大阪地方裁判所は,民事執行法20条,民訴法333条の規定に基づき,上記命令を取り消して,本件申立てを却下する旨の決定をしたため,Yが,同決定に対し,執行抗告をした。原審は,Yが占有改定の方法により本件商品の引渡しを受けたとして,本件譲渡担保権につき対抗要件を具備したことを認め,上記決定を取り消して,債権差押命令を発付すべきものとした。

 

■判旨
銀行が,輸入業者の輸入する商品に関して信用状を発行し,当該商品につき譲渡担保権の設定を受けた場合において,上記輸入業者が当該商品を直接占有したことがなくても,本件事例においては,銀行は上記輸入業者から占有改定の方法によりその引渡を受けたものと解するのが相当である。

 

★コメント
本判例は,上記判旨に続き、「上記の経緯(筆者注 前記「事案の概要 (2)」のとおり)によれば,Xは本件譲渡担保権の目的物である本件商品について直接占有したことはないものの,輸入取引においては,輸入業者から委託を受けた海貨業者によって輸入商品の受領等が行われ,輸入業者が目的物を直接占有することなく転売を行うことは,一般的であったというのであり,XとYとの間においては,このような輸入取引の実情の下,Yが,信用状の発行によって補償債務を負担することとされる商品について譲渡担保権の設定を受けるに当たり,Xに対し当該商品の貸渡しを行い,その受領,通関手続,運搬及び処分等の権限を与える旨の合意がされている。
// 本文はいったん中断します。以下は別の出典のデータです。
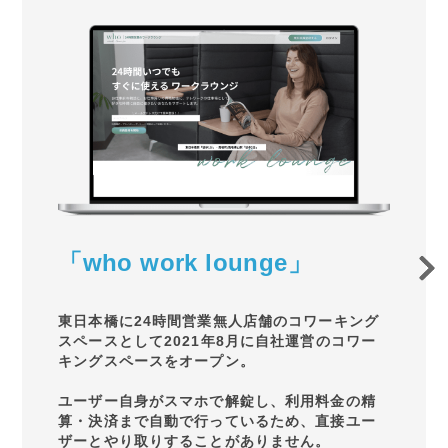
「who work lounge」
東日本橋に24時間営業無人店舗のコワーキング
スペースとして2021年8月に自社運営のコワー
キングスペースをオープン。
ユーザー自身がスマホで解錠し、利用料金の精
算・決済まで自動で行っているため、直接ユー
ザーとやり取りすることがありません。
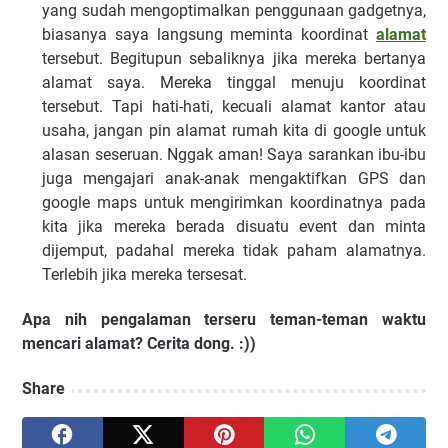
yang sudah mengoptimalkan penggunaan gadgetnya,
biasanya saya langsung meminta koordinat
alamat
tersebut. Begitupun sebaliknya jika mereka bertanya
alamat saya. Mereka tinggal menuju koordinat
tersebut. Tapi hati-hati, kecuali alamat kantor atau
usaha, jangan pin alamat rumah kita di google untuk
alasan seseruan. Nggak aman! Saya sarankan ibu-ibu
juga mengajari anak-anak mengaktifkan GPS dan
google maps untuk mengirimkan koordinatnya pada
kita jika mereka berada disuatu event dan minta
dijemput, padahal mereka tidak paham alamatnya.
Terlebih jika mereka tersesat.
Apa nih pengalaman terseru teman-teman waktu
mencari alamat? Cerita dong. :))
Share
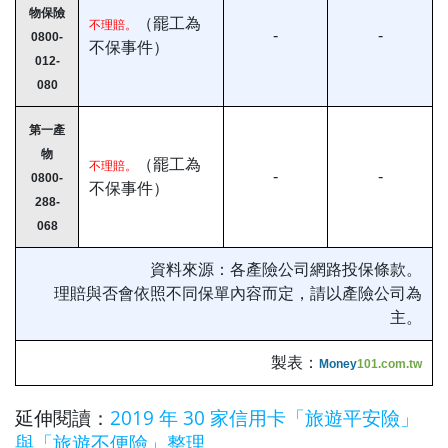
物保險
（罷工為
不理賠。
-
-
0800-
不保事件）
012-
080
第一產
物
（罷工為
不理賠。
-
-
0800-
不保事件）
288-
068
資料來源：各產險公司網路投保條款。
理賠與否會依照不同保單內容而定，請以產險公司為
主。
製表：
Money
101.com.tw
延伸閱讀：
2019 年 30 家信用卡「旅遊平安險」
與「旅遊不便險」整理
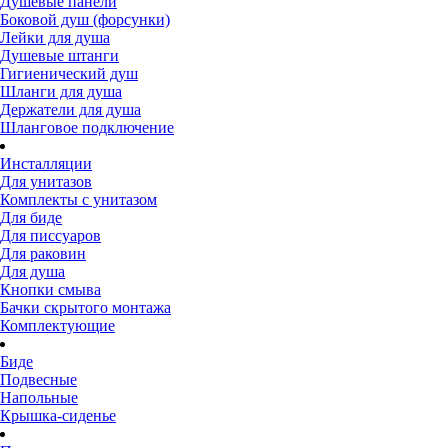
Душевые панели
Боковой душ (форсунки)
Лейки для душа
Душевые штанги
Гигиенический душ
Шланги для душа
Держатели для душа
Шланговое подключение
Инсталляции
Для унитазов
Комплекты с унитазом
Для биде
Для писсуаров
Для раковин
Для душа
Кнопки смыва
Бачки скрытого монтажа
Комплектующие
Биде
Подвесные
Напольные
Крышка-сиденье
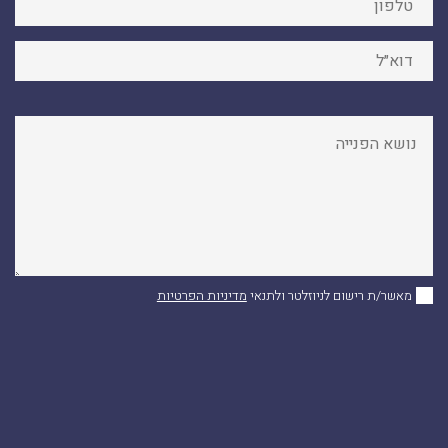
מאשר/ת רישום לניוזלטר ולתנאי
מדיניות הפרטיות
一方,Xの海貨業者に対する本件商品の受領等に関する委託も,本件商品の輸入につき信用状が発行され,同信用状を発行した金融機関が譲渡担保権者として本件商品の引渡しを占有改定の方法により受けることとされていることを当然の前提とするものであったといえる。そして,海貨業者は,上記の委託に基づいて本件商品を受領するなどしたものである。」したがって,Yは,輸入業者(X)から占有改定の方法により本件商品の引渡しを受けたものであり,再生手続開始の時点で対抗要件を具備しており、本件譲渡担保権を別除権として行使でき、本件譲渡担保権に基づく物上代位権の行使として、本件転売代金債権を差し押さえることができると判断している。
本判例の判例は,最高裁で判旨とされているところからすると、複雑な占有関係・契約関係の下における本件商品の占有改定の方法による引渡の有無についてのものであるが、引渡の時期を,到着港の海貨業者による本件商品受領時とするものであろう。また本件譲渡担保権に基づく物上代位権の行使として,本件転売代金債権を差し押さえることができることも明らかにしている。